May 6: A supplement to be published in the June issue of the Journal of Nutrition encourages the scientific community and the general public to stop demonizing high fructose corn syrup as the culprit of obesity and to rethink the myths about high fructose corn syrup's impact on the American diet.
"The State of the Science on Dietary Sweeteners Containing Fructose" is the scientific summary of a joint conference held last year by the International Life Sciences Institute of North America and the U.S. Department of Agriculture’s Agricultural Research Service.

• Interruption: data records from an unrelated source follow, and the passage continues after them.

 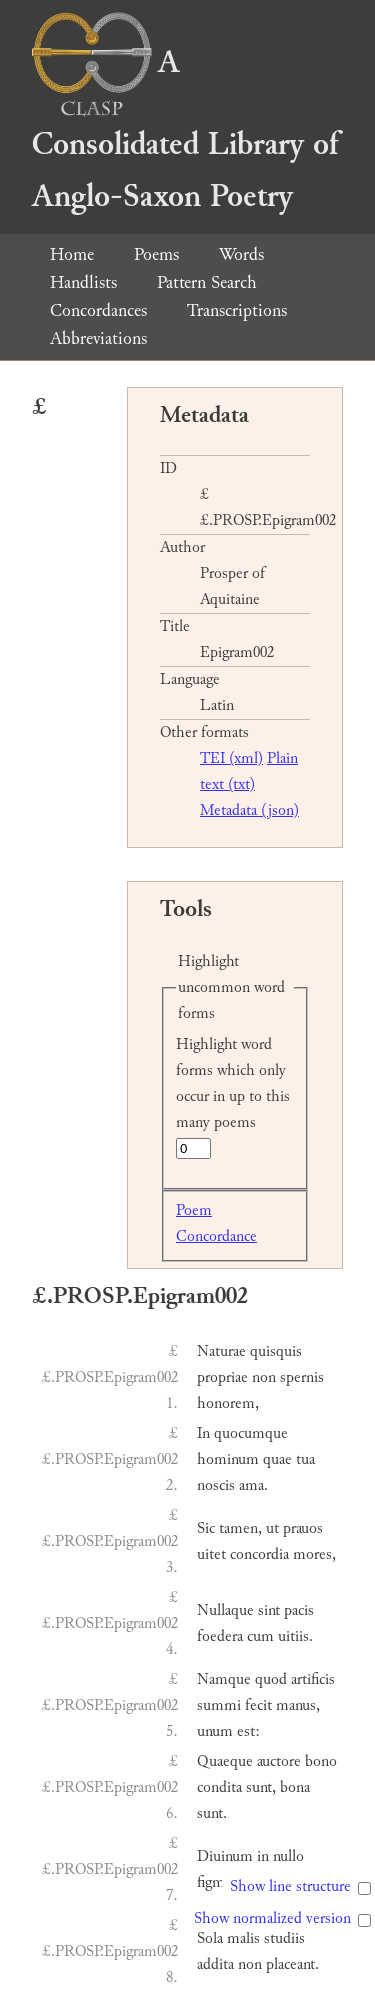 What do you see at coordinates (243, 1938) in the screenshot?
I see `malis` at bounding box center [243, 1938]. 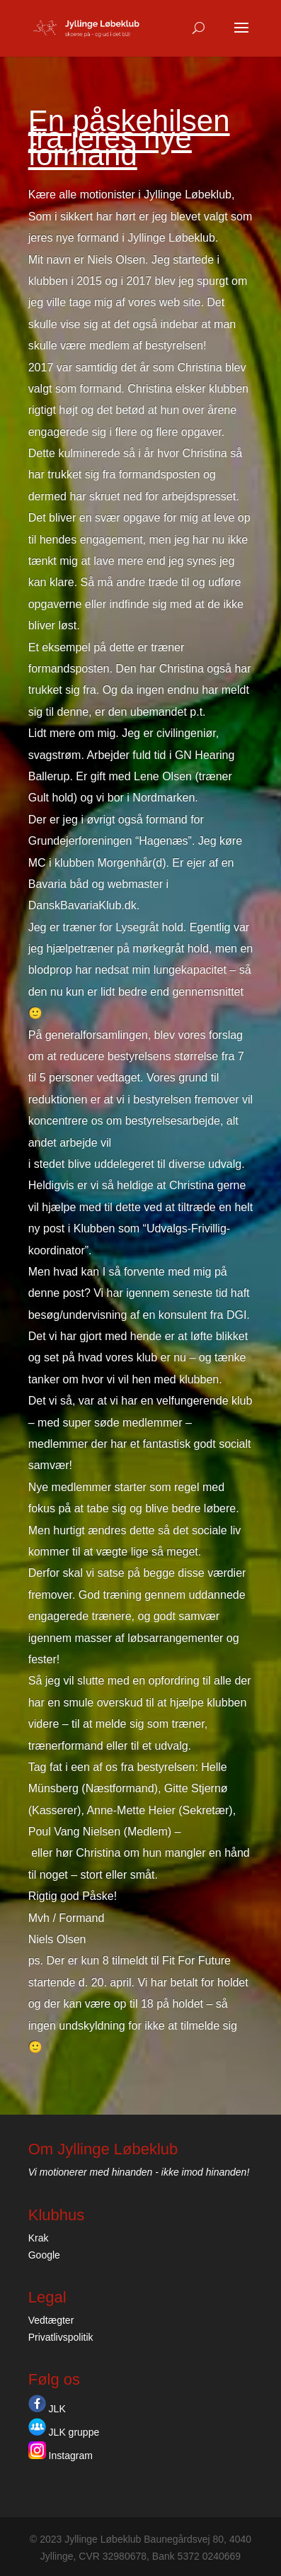 The image size is (281, 2576). Describe the element at coordinates (47, 2408) in the screenshot. I see `JLK` at that location. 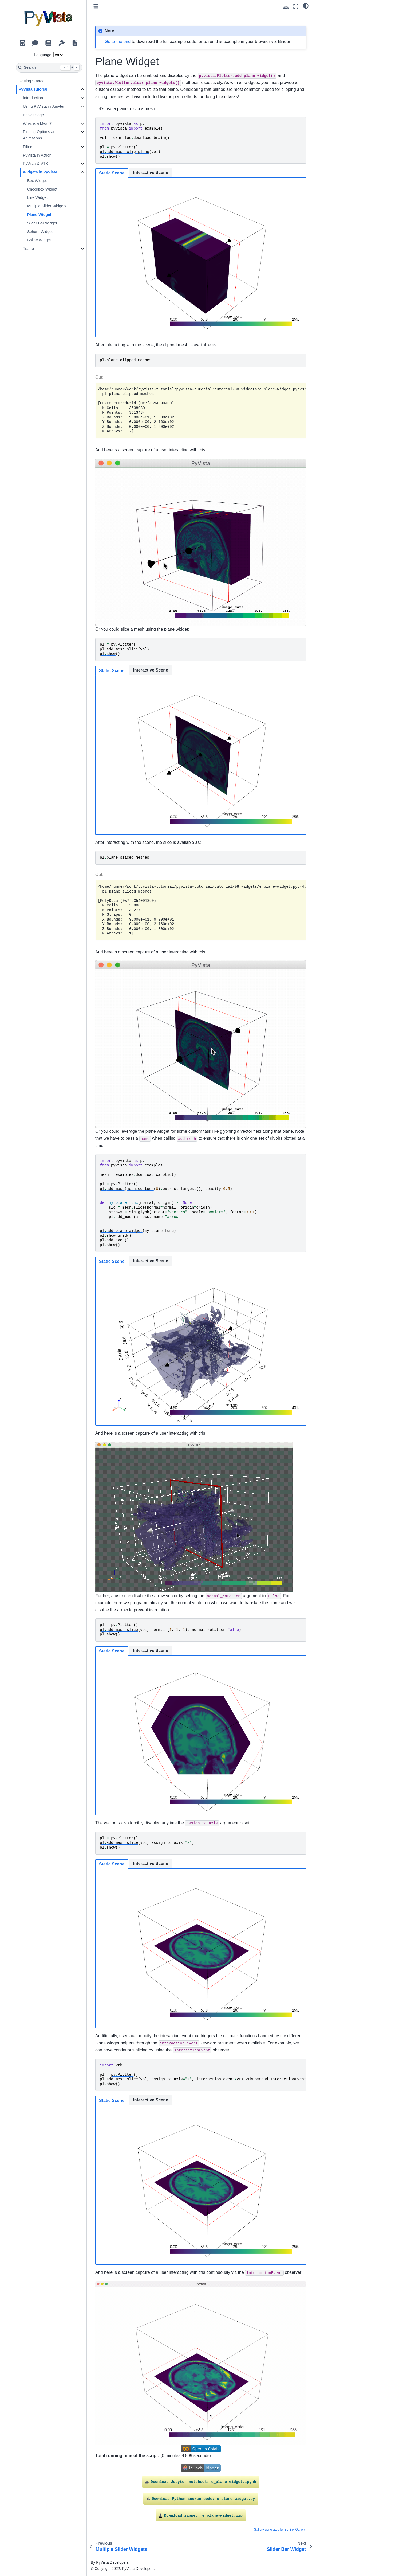 Image resolution: width=399 pixels, height=2576 pixels. Describe the element at coordinates (33, 115) in the screenshot. I see `Basic usage` at that location.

Click here for more information.
The conference brought together several scientific leaders from varying backgrounds, including former critics of high fructose corn syrup, who found there is little evidence that high fructose corn syrup and sugar (or sucrose) have differing effects on satiety, overall energy balance, metabolic hormones or biochemical metabolites such as triglycerides and uric acid – all suggesting no unique causal role for high fructose corn syrup in obesity.
According to Suzanne P. Murphy, Ph.D., R.D., research professor at the Cancer Research Center of Hawaii, University of Hawaii, “high fructose corn syrup and sucrose are similar and one is not ‘better or worse’ than the other.”
Dr. Murphy added that “it does not appear to be practical to base dietary guidance on selecting or avoiding these specific types of sweeteners.”
“These peer-reviewed papers expose the confusion about high fructose corn syrup: it is a case of mistaken identity between two sweeteners," said Audrae Erickson, president of the Corn Refiners Association. “High fructose corn syrup is not high in fructose, but rather has roughly half fructose and half glucose, just like sugar – therefore, it should come as no surprise that high fructose corn syrup and sugar are metabolized the same way in our bodies.”
The American Medical Association last year helped put to rest a common misunderstanding about high fructose corn syrup and obesity, stating that “high fructose syrup does not appear to contribute to obesity more than other caloric sweeteners.” Even former critics of high fructose syrup dispelled myths and distanced themselves from earlier speculation about the sweetener's link to obesity in a comprehensive scientific review published in the December 2008 American Journal of Clinical Nutrition.